[Exercise instructions]:
Review the material line by line. Identify and copy every line that contains the string "divider".

[Dataset records]:
Segment Open
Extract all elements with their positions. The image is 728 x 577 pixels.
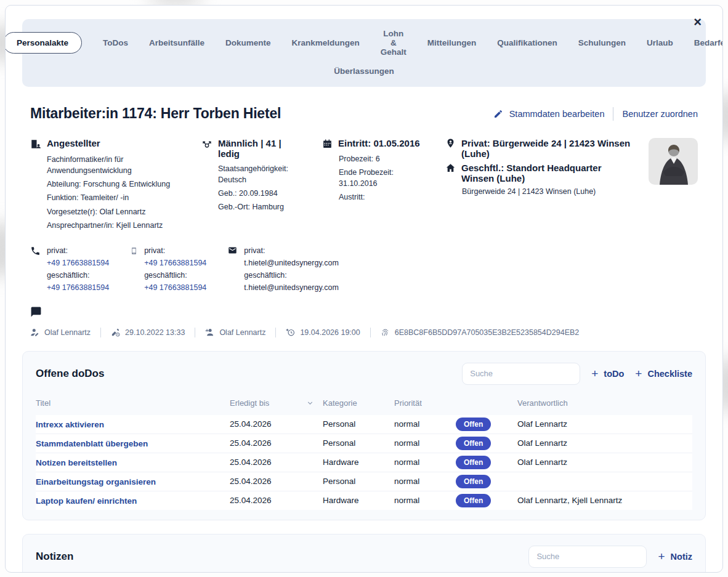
tab-schulungen[interactable]: Schulungen [578,34,626,51]
todo-title-link[interactable]: Einarbeitungstag organisieren [36,477,156,486]
employee-detail-modal: × Personalakte ToDos Arbeitsunfälle Doku… [5,5,723,573]
todo-title-link[interactable]: Laptop kaufen/ einrichten [36,496,137,506]
plus-icon: + [658,551,665,562]
todo-title-link[interactable]: Notizen bereitstellen [36,458,117,467]
phone-icon [30,246,41,294]
mobile-business-value[interactable]: +49 17663881594 [144,281,206,294]
todo-priority: normal [394,496,456,505]
mobile-business-label: geschäftlich: [144,271,187,280]
tab-row-2: Überlassungen [51,63,677,79]
tab-dokumente[interactable]: Dokumente [225,34,271,51]
nationality-line: Staatsangehörigkeit: Deutsch [218,163,305,185]
todo-category: Personal [323,438,394,448]
employment-column: Angestellter Fachinformatiker/in für Anw… [30,138,184,233]
notes-card: Notizen + Notiz Datum Titel Ersteller [22,534,706,573]
tab-personalakte[interactable]: Personalakte [5,32,82,54]
tab-mitteilungen[interactable]: Mitteilungen [427,34,477,51]
user-edit-icon [30,328,39,337]
divider [100,328,101,337]
tab-lohn-gehalt[interactable]: Lohn & Gehalt [381,25,406,60]
mobile-group: privat: +49 17663881594 geschäftlich: +4… [130,244,206,294]
employee-photo [649,138,698,185]
todo-category: Hardware [323,496,394,505]
todo-responsible: Olaf Lennartz [517,419,692,429]
add-todo-label: toDo [604,369,624,379]
todo-category: Personal [323,477,394,486]
todo-priority: normal [394,458,456,467]
todo-row[interactable]: Stammdatenblatt übergeben 25.04.2026 Per… [36,434,692,453]
col-header-titel[interactable]: Titel [36,398,230,408]
status-badge: Offen [456,494,491,507]
tab-ueberlassungen[interactable]: Überlassungen [334,63,394,79]
email-business-value[interactable]: t.hietel@unitedsynergy.com [244,281,339,294]
open-todos-card: Offene doDos + toDo + Checkliste Titel E… [22,351,706,520]
edited-at-value: 29.10.2022 13:33 [125,328,185,337]
phone-private-value[interactable]: +49 17663881594 [47,257,109,269]
divider [370,328,371,337]
calendar-icon [322,139,333,149]
notes-search-input[interactable] [528,546,647,568]
edit-master-data-button[interactable]: Stammdaten bearbeiten [493,109,605,119]
col-header-erledigt-bis[interactable]: Erledigt bis [230,398,269,408]
profile-info-grid: Angestellter Fachinformatiker/in für Anw… [30,138,698,233]
todo-row[interactable]: Intrexx aktivieren 25.04.2026 Personal n… [36,415,692,434]
email-group: privat: t.hietel@unitedsynergy.com gesch… [227,244,339,294]
tab-arbeitsunfaelle[interactable]: Arbeitsunfälle [149,34,204,51]
business-address-detail: Bürgerweide 24 | 21423 Winsen (Luhe) [462,187,631,196]
todo-due-date: 25.04.2026 [230,477,323,486]
pencil-icon [493,109,503,119]
todo-due-date: 25.04.2026 [230,419,323,429]
add-note-button[interactable]: + Notiz [658,551,692,562]
department-line: Abteilung: Forschung & Entwicklung [47,179,184,190]
todo-responsible: Olaf Lennartz [517,458,692,467]
building-user-icon [30,139,41,150]
tab-todos[interactable]: ToDos [103,34,128,51]
tab-row-1: Personalakte ToDos Arbeitsunfälle Dokume… [51,25,677,60]
status-badge: Offen [456,475,491,488]
todo-priority: normal [394,438,456,448]
todo-row[interactable]: Notizen bereitstellen 25.04.2026 Hardwar… [36,453,692,472]
col-header-verantwortlich[interactable]: Verantwortlich [517,398,692,408]
personal-heading: Männlich | 41 | ledig [218,138,305,159]
todo-title-link[interactable]: Intrexx aktivieren [36,420,104,429]
tab-krankmeldungen[interactable]: Krankmeldungen [292,34,360,51]
tab-qualifikationen[interactable]: Qualifikationen [497,34,557,51]
user-plus-icon [205,328,214,337]
tab-urlaub[interactable]: Urlaub [647,34,673,51]
plus-icon: + [591,368,598,379]
col-header-prioritaet[interactable]: Priorität [394,398,456,408]
page-title: Mitarbeiter:in 1174: Herr Torben Hietel [30,105,281,122]
record-id-value: 6E8BC8F6B5DD97A705035E3B2E5235854D294EB2 [395,328,580,337]
tab-bedarfe[interactable]: Bedarfe [694,34,723,51]
birthplace-line: Geb.-Ort: Hamburg [218,201,305,212]
sort-chevron-down-icon[interactable] [306,399,314,407]
divider [195,328,195,337]
birthdate-line: Geb.: 20.09.1984 [218,188,305,199]
phone-business-value[interactable]: +49 17663881594 [47,281,109,294]
todos-table: Titel Erledigt bis Kategorie Priorität V… [36,395,692,510]
email-private-value[interactable]: t.hietel@unitedsynergy.com [244,257,339,269]
chat-bubble-icon[interactable] [30,306,42,318]
mobile-private-value[interactable]: +49 17663881594 [144,257,206,269]
probation-end-line: Ende Probezeit: 31.10.2016 [339,167,428,189]
todo-category: Hardware [323,458,394,467]
todo-row[interactable]: Einarbeitungstag organisieren 25.04.2026… [36,472,692,491]
todo-category: Personal [323,419,394,429]
created-by-value: Olaf Lennartz [219,328,265,337]
todo-row[interactable]: Laptop kaufen/ einrichten 25.04.2026 Har… [36,491,692,510]
col-header-kategorie[interactable]: Kategorie [323,398,394,408]
assign-user-button[interactable]: Benutzer zuordnen [622,109,698,119]
todo-priority: normal [394,477,456,486]
add-todo-button[interactable]: + toDo [591,368,624,379]
private-address: Privat: Bürgerweide 24 | 21423 Winsen (L… [461,138,631,159]
title-row: Mitarbeiter:in 1174: Herr Torben Hietel … [30,105,698,122]
todos-search-input[interactable] [462,363,580,385]
gender-icon [201,139,212,150]
todo-due-date: 25.04.2026 [230,458,323,467]
add-checklist-button[interactable]: + Checkliste [635,368,692,379]
close-icon[interactable]: × [694,15,702,29]
todo-title-link[interactable]: Stammdatenblatt übergeben [36,439,148,448]
add-note-label: Notiz [671,552,692,562]
exit-line: Austritt: [339,192,428,203]
tab-bar: Personalakte ToDos Arbeitsunfälle Dokume… [22,19,706,87]
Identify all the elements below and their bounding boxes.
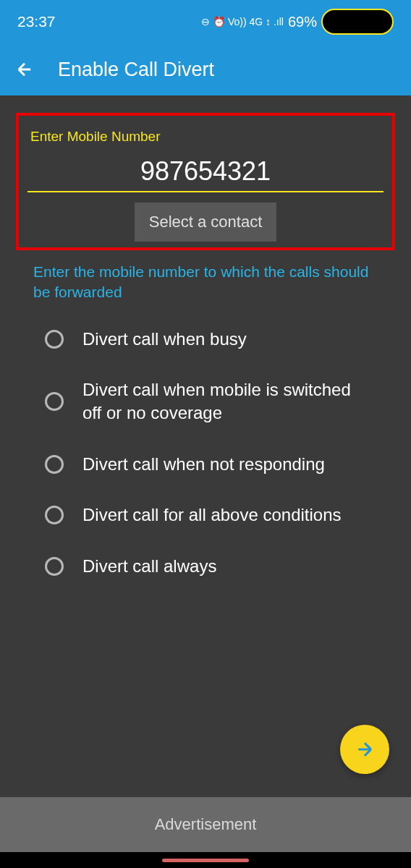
battery-pill-icon [321, 9, 394, 35]
option-divert-busy[interactable]: Divert call when busy [45, 328, 372, 351]
option-divert-all-above[interactable]: Divert call for all above conditions [45, 503, 372, 527]
option-label: Divert call when busy [82, 328, 247, 351]
arrow-right-icon [354, 739, 376, 760]
back-arrow-icon[interactable] [14, 59, 35, 80]
radio-icon [45, 392, 64, 411]
input-label: Enter Mobile Number [25, 129, 386, 145]
radio-icon [45, 557, 64, 576]
mobile-number-input[interactable]: 987654321 [25, 150, 386, 191]
advertisement-banner[interactable]: Advertisement [0, 797, 411, 852]
helper-text: Enter the mobile number to which the cal… [0, 256, 411, 303]
option-divert-not-responding[interactable]: Divert call when not responding [45, 453, 372, 476]
radio-icon [45, 330, 64, 349]
proceed-fab-button[interactable] [340, 725, 389, 774]
nav-handle-icon[interactable] [162, 859, 249, 862]
option-divert-always[interactable]: Divert call always [45, 555, 372, 578]
status-icons: ⊖ ⏰ Vo)) 4G ↕ .ıll [201, 16, 284, 27]
app-bar: Enable Call Divert [0, 43, 411, 95]
status-bar: 23:37 ⊖ ⏰ Vo)) 4G ↕ .ıll 69% [0, 0, 411, 43]
option-label: Divert call when mobile is switched off … [82, 378, 372, 425]
battery-percentage: 69% [288, 14, 317, 30]
radio-icon [45, 455, 64, 474]
radio-icon [45, 506, 64, 524]
page-title: Enable Call Divert [58, 59, 214, 81]
option-divert-off-nocoverage[interactable]: Divert call when mobile is switched off … [45, 378, 372, 425]
system-nav-bar [0, 852, 411, 868]
option-label: Divert call always [82, 555, 216, 578]
input-underline [27, 191, 384, 192]
option-label: Divert call when not responding [82, 453, 325, 476]
ad-label: Advertisement [155, 815, 257, 834]
status-time: 23:37 [17, 13, 56, 30]
option-label: Divert call for all above conditions [82, 503, 342, 527]
status-right: ⊖ ⏰ Vo)) 4G ↕ .ıll 69% [201, 9, 394, 35]
divert-options-list: Divert call when busy Divert call when m… [0, 303, 411, 578]
number-input-section: Enter Mobile Number 987654321 Select a c… [16, 113, 395, 250]
select-contact-button[interactable]: Select a contact [135, 203, 277, 242]
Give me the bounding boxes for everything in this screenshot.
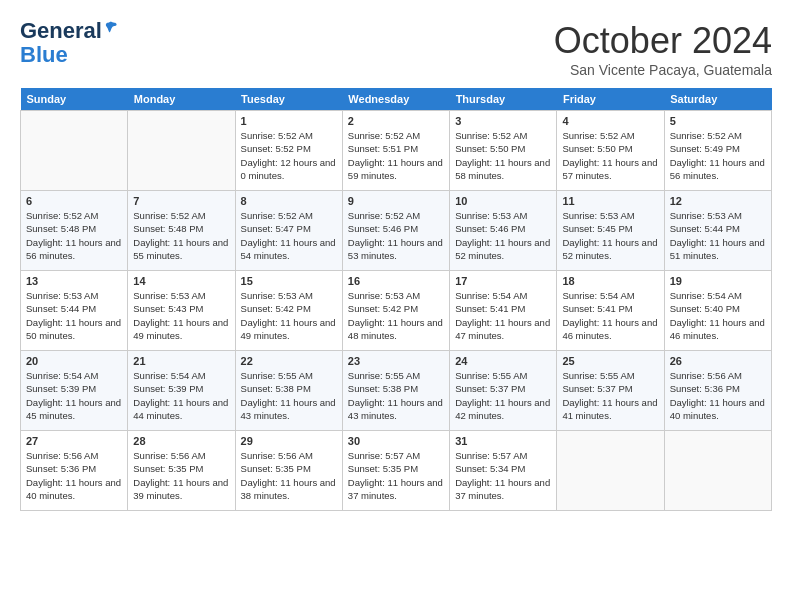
Segment Closed
[Exercise answer]:
divider [100,328,101,337]
divider [370,328,371,337]
divider [195,328,195,337]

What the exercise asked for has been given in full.